Pendant l’été, il a suivi à la lettre le programme d’entraînement que lui a préparé Delisle-Houde, et il dit aujourd’hui se sentir « plus fort et plus rapide que jamais ».

« Je n’attends que ma chance de jouer au hockey à temps plein ! »

Gentil géant

Bien conscient qu’il a encore beaucoup de chemin à parcourir s’il désire atteindre la LNH, Frederik Dichow fait valoir que le système de développement danois s’améliore, et avec lui la qualité des joueurs et des gardiens qui en émergent. « Je suis optimiste », dit-il au sujet de son propre sort et de celui de ses jeunes compatriotes qui visent, comme lui, la LNH.

Dichow se décrit comme un gardien ayant « une bonne technique », mais qui peut aussi réaliser « les arrêts qui se retrouvent à la télévision ». « Je tente de garder les choses simples », ajoute-t-il, rejoignant en ce sens l’évaluation qu’en fait Stéphane Waite.

En tous les cas, le Canadien a tout le temps voulu pour suivre sa progression, car malgré son transfert en Ontario, il conserve son statut de joueur européen : le Tricolore peut donc garder ses droits sur lui jusqu’à la fin de son stage junior avant de lui offrir un contrat, nous a confirmé l’équipe.

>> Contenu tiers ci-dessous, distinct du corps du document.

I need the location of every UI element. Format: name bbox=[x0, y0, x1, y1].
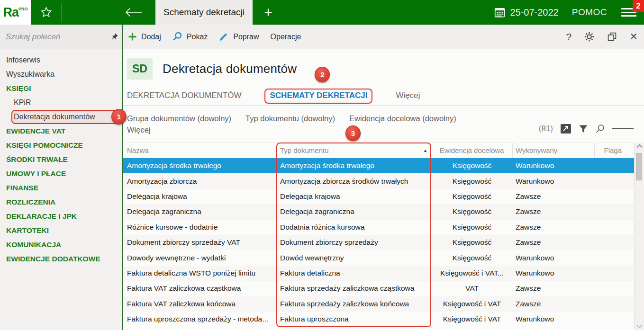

En réalité, son principal atout est son gabarit. À 6 pi 5 po et un peu plus de 200 lbs, il remplit un critère cher au cœur de Waite.

Si tu n’es pas gros, il faut que tu aies quelque chose de vraiment spécial pour compenser. Il faut que tu sois plus agressif ou plus patient que la normale.

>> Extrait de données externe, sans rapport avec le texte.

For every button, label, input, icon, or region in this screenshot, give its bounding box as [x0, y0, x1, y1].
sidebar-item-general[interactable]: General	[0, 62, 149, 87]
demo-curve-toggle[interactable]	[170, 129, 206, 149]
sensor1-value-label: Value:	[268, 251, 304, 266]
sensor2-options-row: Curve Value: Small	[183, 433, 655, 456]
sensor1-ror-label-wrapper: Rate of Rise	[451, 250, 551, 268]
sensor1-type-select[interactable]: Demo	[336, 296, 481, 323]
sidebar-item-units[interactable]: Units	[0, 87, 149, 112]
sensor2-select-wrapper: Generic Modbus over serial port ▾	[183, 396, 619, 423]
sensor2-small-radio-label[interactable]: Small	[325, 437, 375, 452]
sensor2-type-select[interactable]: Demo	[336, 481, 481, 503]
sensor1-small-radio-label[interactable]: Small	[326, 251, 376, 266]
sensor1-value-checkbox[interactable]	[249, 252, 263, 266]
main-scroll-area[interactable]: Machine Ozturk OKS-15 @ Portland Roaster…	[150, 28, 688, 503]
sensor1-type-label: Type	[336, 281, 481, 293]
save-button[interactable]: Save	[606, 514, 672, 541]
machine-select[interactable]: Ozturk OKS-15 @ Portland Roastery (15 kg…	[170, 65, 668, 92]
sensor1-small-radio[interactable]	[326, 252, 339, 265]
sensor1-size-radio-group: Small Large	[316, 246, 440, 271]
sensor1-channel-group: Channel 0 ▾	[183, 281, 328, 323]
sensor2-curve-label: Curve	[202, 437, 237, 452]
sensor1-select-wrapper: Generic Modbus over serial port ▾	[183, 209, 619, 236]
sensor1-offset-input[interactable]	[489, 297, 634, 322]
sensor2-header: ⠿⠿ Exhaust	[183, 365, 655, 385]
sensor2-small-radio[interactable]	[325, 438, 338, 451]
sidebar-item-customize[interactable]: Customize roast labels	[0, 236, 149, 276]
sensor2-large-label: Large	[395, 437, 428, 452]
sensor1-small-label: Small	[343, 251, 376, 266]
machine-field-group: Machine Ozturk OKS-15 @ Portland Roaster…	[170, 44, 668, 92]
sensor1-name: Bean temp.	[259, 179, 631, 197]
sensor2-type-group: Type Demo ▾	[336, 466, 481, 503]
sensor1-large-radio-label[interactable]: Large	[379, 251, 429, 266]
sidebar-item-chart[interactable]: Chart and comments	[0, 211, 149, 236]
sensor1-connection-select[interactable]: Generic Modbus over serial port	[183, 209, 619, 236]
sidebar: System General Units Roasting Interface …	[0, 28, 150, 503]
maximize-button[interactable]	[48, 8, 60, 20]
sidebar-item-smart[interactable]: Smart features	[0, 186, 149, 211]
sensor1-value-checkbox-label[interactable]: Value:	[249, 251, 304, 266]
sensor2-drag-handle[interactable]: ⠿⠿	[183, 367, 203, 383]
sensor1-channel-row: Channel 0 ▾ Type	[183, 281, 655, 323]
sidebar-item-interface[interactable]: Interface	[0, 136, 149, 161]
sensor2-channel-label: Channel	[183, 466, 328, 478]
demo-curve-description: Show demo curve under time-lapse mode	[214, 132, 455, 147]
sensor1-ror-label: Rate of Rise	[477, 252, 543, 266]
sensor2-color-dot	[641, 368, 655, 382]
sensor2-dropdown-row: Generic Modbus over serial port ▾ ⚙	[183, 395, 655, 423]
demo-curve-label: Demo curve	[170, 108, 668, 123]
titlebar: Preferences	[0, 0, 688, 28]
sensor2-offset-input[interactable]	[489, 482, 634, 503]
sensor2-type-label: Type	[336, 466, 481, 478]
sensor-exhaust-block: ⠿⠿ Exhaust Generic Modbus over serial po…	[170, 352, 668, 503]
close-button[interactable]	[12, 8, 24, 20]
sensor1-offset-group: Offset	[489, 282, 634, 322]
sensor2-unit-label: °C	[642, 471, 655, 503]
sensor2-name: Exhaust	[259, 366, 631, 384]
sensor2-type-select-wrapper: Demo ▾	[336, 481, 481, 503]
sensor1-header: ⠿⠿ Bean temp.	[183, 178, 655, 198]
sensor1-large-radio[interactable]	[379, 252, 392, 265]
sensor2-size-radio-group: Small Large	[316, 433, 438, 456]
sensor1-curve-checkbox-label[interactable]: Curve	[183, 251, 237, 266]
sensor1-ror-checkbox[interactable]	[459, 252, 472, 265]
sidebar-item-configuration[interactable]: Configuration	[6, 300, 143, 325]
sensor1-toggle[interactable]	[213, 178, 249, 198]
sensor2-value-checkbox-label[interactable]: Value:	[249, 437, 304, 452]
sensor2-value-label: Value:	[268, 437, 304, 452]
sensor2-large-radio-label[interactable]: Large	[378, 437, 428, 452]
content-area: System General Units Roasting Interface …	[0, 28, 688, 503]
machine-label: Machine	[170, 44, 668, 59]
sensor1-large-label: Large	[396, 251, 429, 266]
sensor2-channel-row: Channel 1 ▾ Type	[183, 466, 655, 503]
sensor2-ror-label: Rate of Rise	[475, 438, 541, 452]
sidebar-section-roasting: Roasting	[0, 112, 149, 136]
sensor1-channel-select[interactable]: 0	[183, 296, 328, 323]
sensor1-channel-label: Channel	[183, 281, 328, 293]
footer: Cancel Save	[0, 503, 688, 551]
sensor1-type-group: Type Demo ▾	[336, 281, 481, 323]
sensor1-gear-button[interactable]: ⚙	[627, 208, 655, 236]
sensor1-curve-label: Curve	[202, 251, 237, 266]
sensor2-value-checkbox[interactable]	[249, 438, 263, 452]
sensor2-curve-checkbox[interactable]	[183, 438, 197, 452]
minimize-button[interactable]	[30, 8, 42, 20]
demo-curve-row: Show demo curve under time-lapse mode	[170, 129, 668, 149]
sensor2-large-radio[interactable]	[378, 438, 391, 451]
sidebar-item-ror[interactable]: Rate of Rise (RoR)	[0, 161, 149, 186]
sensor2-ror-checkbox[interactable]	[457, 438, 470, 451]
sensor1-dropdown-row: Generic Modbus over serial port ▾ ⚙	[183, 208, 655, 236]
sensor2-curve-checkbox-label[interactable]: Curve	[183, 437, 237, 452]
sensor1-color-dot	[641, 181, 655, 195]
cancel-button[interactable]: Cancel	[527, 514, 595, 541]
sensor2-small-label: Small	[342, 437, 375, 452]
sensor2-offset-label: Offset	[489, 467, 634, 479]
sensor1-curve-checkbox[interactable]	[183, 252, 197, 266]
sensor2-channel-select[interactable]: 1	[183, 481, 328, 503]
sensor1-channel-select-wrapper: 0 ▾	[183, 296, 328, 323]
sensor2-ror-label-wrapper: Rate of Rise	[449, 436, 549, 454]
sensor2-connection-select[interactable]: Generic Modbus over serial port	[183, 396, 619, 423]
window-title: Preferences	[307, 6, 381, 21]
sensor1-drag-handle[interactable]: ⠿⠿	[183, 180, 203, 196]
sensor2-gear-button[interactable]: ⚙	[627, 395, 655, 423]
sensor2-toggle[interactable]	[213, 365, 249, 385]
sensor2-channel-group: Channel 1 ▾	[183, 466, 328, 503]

Stéphane Waite, entraîneur

« Mais encore là, si tu es plus agressif, ça veut dire que tes déplacements latéraux seront plus longs et que tu es moins en contrôle. Ou si tu veux jouer plus profondément, les lancers sont maintenant tellement incroyables que la rondelle ne te frappera pas. »

Le moins que l’on puisse dire, c’est que Dichow a tout ce qu’il faut pour que la rondelle le frappe. Quoiqu’on disait la même chose de Jason Missiaen, 6 pi 8 po, lorsque le Canadien l’a repêché en 2008. Et l’histoire l’a un peu (beaucoup) oublié.

À notre connaissance, personne n’avait toutefois dit de lui qu’il était un « beau projet ».

Avantage Dichow. La suite dans quelques années.